Difficulty in adapting duplicates-filter in script

ledgreve · (This post was last modified: Jul-17-2023, 03:48 PM by ledgreve.)

Hello everyone,

I have a script to parse and extract annotated data from xmi-files. I did not write this script myself (person who did is not reachable), have no coding/programming background and really need a solution asap. I've tried adapting the script with the use of ChatGPT code-interpreter, but I've kind of gotten stuck.

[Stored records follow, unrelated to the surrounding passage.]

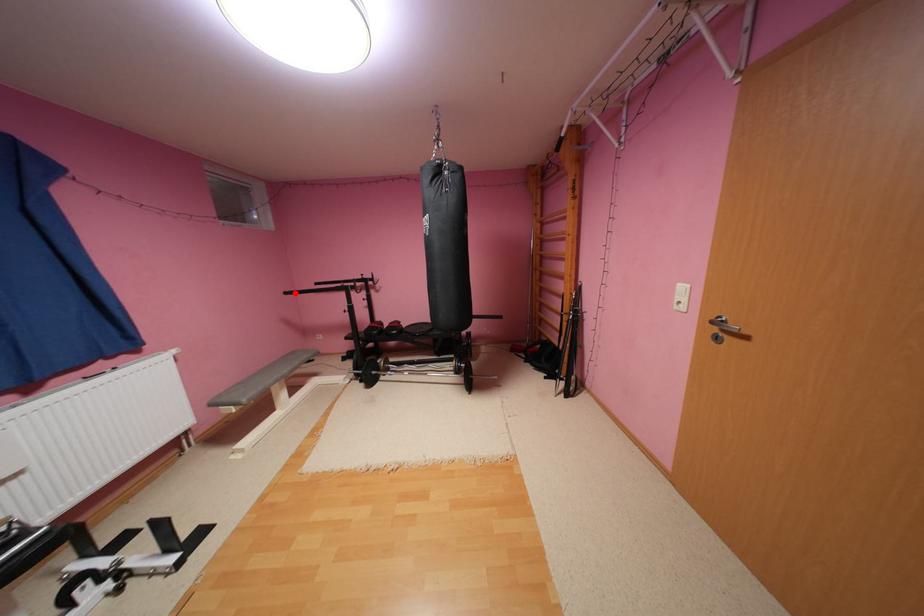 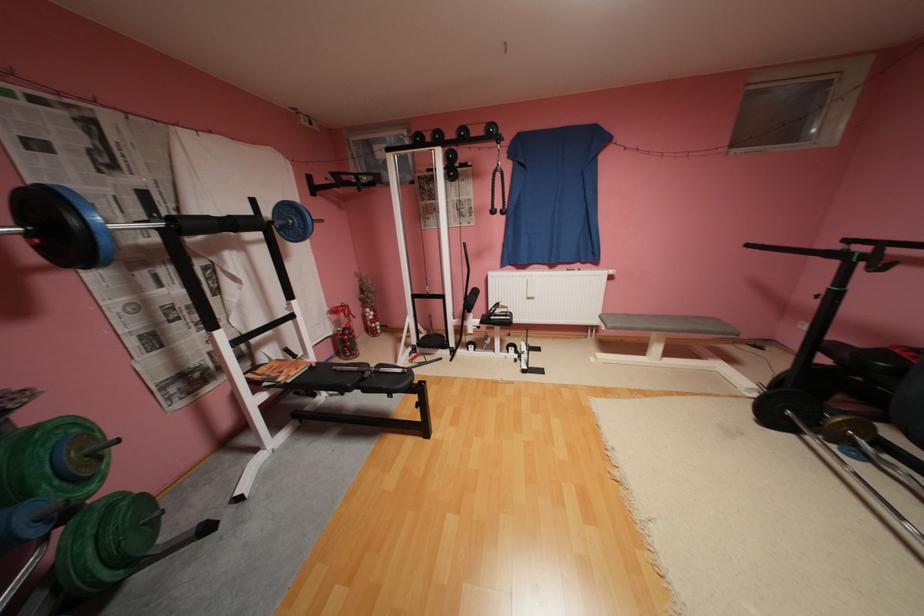 In the second image, find the point that corresponds to the highlighted location in the first image.

(757, 246) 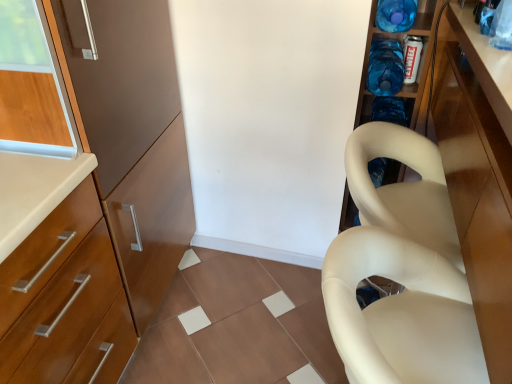 Question: Is the depth of beige matte plastic chair at right less than that of glossy wood cabinet at right?

Choices:
 (A) no
 (B) yes

Answer: (A)

Question: Is beige matte plastic chair at right behind glossy wood cabinet at right?

Choices:
 (A) yes
 (B) no

Answer: (A)

Question: Can you confirm if beige matte plastic chair at right is smaller than glossy wood cabinet at right?

Choices:
 (A) yes
 (B) no

Answer: (A)

Question: Could glossy wood cabinet at right be considered to be inside beige matte plastic chair at right?

Choices:
 (A) yes
 (B) no

Answer: (B)

Question: Is glossy wood cabinet at right at the back of beige matte plastic chair at right?

Choices:
 (A) no
 (B) yes

Answer: (A)

Question: Is beige matte plastic chair at right far away from glossy wood cabinet at right?

Choices:
 (A) yes
 (B) no

Answer: (B)

Question: Considering the relative sizes of blue plastic bottle at upper right, which ranks as the first bottle in bottom-to-top order, and blue translucent bottle at upper right, the second bottle ordered from the bottom, in the image provided, is blue plastic bottle at upper right, which ranks as the first bottle in bottom-to-top order, thinner than blue translucent bottle at upper right, the second bottle ordered from the bottom,?

Choices:
 (A) no
 (B) yes

Answer: (B)

Question: Could you tell me if blue plastic bottle at upper right, the 2th bottle positioned from the top, is turned towards blue translucent bottle at upper right, the second bottle ordered from the bottom?

Choices:
 (A) yes
 (B) no

Answer: (B)

Question: From a real-world perspective, does blue plastic bottle at upper right, the 2th bottle positioned from the top, sit lower than blue translucent bottle at upper right, which is counted as the 1th bottle, starting from the top?

Choices:
 (A) no
 (B) yes

Answer: (B)

Question: From a real-world perspective, is blue plastic bottle at upper right, which ranks as the first bottle in bottom-to-top order, on top of blue translucent bottle at upper right, the second bottle ordered from the bottom?

Choices:
 (A) yes
 (B) no

Answer: (B)

Question: From the image's perspective, is blue plastic bottle at upper right, which ranks as the first bottle in bottom-to-top order, on blue translucent bottle at upper right, the second bottle ordered from the bottom?

Choices:
 (A) no
 (B) yes

Answer: (A)

Question: Considering the relative sizes of blue plastic bottle at upper right, the 2th bottle positioned from the top, and blue translucent bottle at upper right, which is counted as the 1th bottle, starting from the top, in the image provided, is blue plastic bottle at upper right, the 2th bottle positioned from the top, taller than blue translucent bottle at upper right, which is counted as the 1th bottle, starting from the top,?

Choices:
 (A) no
 (B) yes

Answer: (B)

Question: From a real-world perspective, does blue plastic bottle at upper right, the 2th bottle positioned from the top, stand above glossy wood cabinet at right?

Choices:
 (A) yes
 (B) no

Answer: (A) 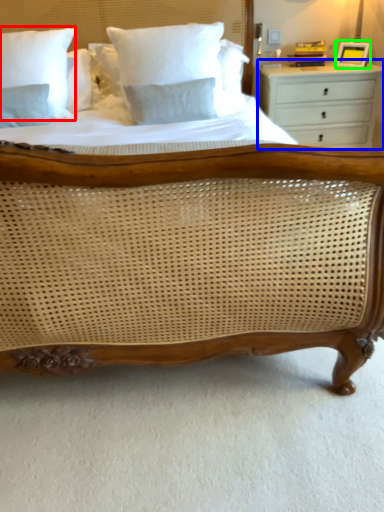 Question: Which object is positioned closest to pillow (highlighted by a red box)? Select from chest of drawers (highlighted by a blue box) and picture frame (highlighted by a green box).

Choices:
 (A) chest of drawers
 (B) picture frame

Answer: (A) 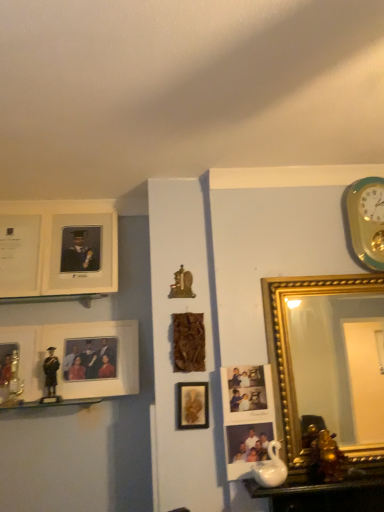 Question: Does point (377, 233) appear closer or farther from the camera than point (84, 354)?

Choices:
 (A) farther
 (B) closer

Answer: (B)

Question: Is teal-golden wall clock at upper right wider or thinner than matte white picture frame at left, the 5th picture frame from the right?

Choices:
 (A) wide
 (B) thin

Answer: (B)

Question: Which object is the farthest from the wooden plaque at center, which is the sixth picture frame in left-to-right order?

Choices:
 (A) white glossy table at lower right
 (B) white matte picture frame at upper left, arranged as the ninth picture frame when viewed from the right
 (C) gold metallic picture frame at left, which is the third picture frame in left-to-right order
 (D) matte white picture frame at left, the 5th picture frame from the right
 (E) teal-golden wall clock at upper right

Answer: (E)

Question: Which is farther from the wooden plaque at center, which is the fourth picture frame in right-to-left order?

Choices:
 (A) metallic gold picture frame at left, the second picture frame when ordered from left to right
 (B) matte white picture frame at left, the 5th picture frame from the right
 (C) gold metallic picture frame at left, the seventh picture frame in the right-to-left sequence
 (D) teal-golden wall clock at upper right
 (E) gold/gilded mirror at right, the ninth picture frame positioned from the left

Answer: (D) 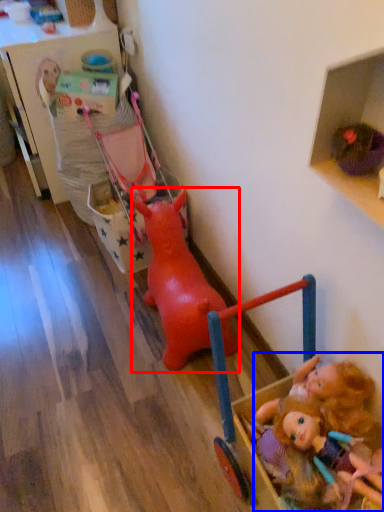 Question: Which object is further to the camera taking this photo, toy (highlighted by a red box) or person (highlighted by a blue box)?

Choices:
 (A) toy
 (B) person

Answer: (A) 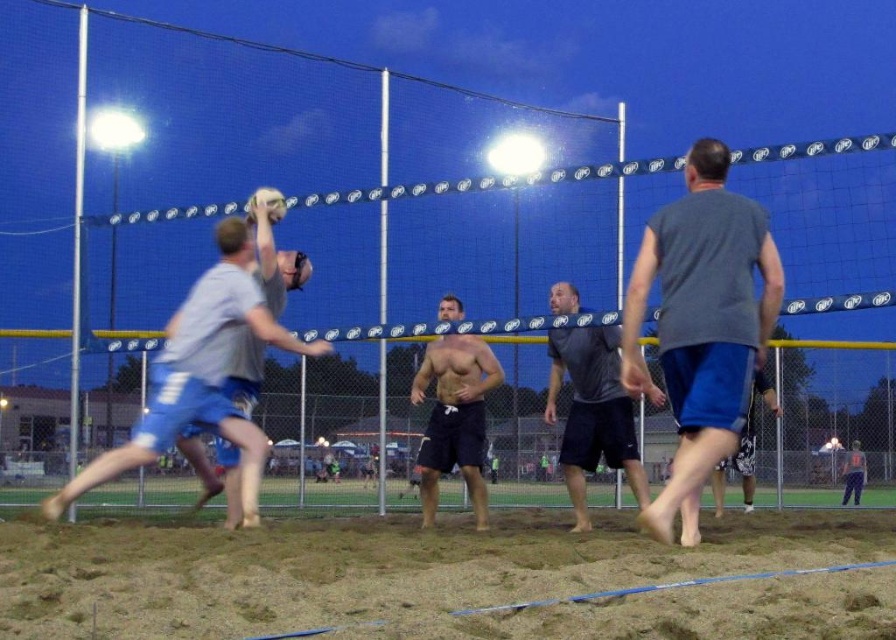 Question: Is gray fabric shirt at left further to camera compared to white matte volleyball at upper center?

Choices:
 (A) yes
 (B) no

Answer: (B)

Question: Is gray matte tank top at right further to the viewer compared to white matte volleyball at upper center?

Choices:
 (A) yes
 (B) no

Answer: (B)

Question: Based on their relative distances, which object is farther from the shiny black shorts at center?

Choices:
 (A) dark blue shorts at lower right
 (B) gray matte shirt at center
 (C) gray matte tank top at right

Answer: (A)

Question: Based on their relative distances, which object is farther from the gray fabric shirt at left?

Choices:
 (A) gray matte shirt at center
 (B) shiny black shorts at center
 (C) blue shorts at right

Answer: (C)

Question: Which point is farther to the camera?

Choices:
 (A) (272, 202)
 (B) (858, 500)
 (C) (744, 504)
 (D) (584, 598)

Answer: (B)

Question: Does brown sandy beach at lower center appear over white matte volleyball at upper center?

Choices:
 (A) no
 (B) yes

Answer: (A) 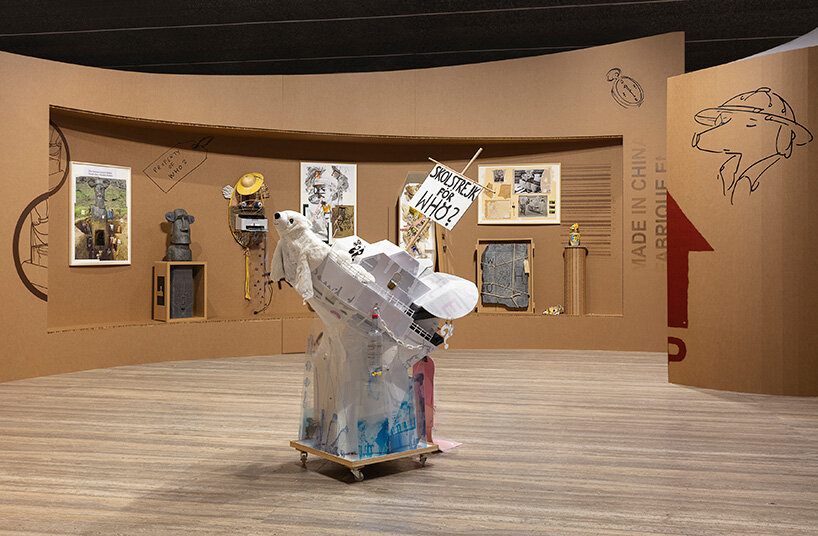 You are a GUI agent. You are given a task and a screenshot of the screen. Output one action in this format:
    pyautogui.click(x=<x>, y=<y>)
    Task: Click on the wooden trolley
    Image resolution: width=818 pixels, height=536 pixels.
    Given the screenshot: What is the action you would take?
    coord(353,468)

I annotated data on three levels: aspects, polarity triggers and named entities. The problem is related to the extraction of the aspects. I've just noticed that the script only extracts part of the aspects and dismisses what it deems to be "duplicates" based on its target word(group) and (I assume) aspect label. However, repetition in common in my data, so a lot of aspects disappeared, meaning that my data is incomplete. Ideally, there would thus be an addition marker to check whether it is actually a duplicate or not.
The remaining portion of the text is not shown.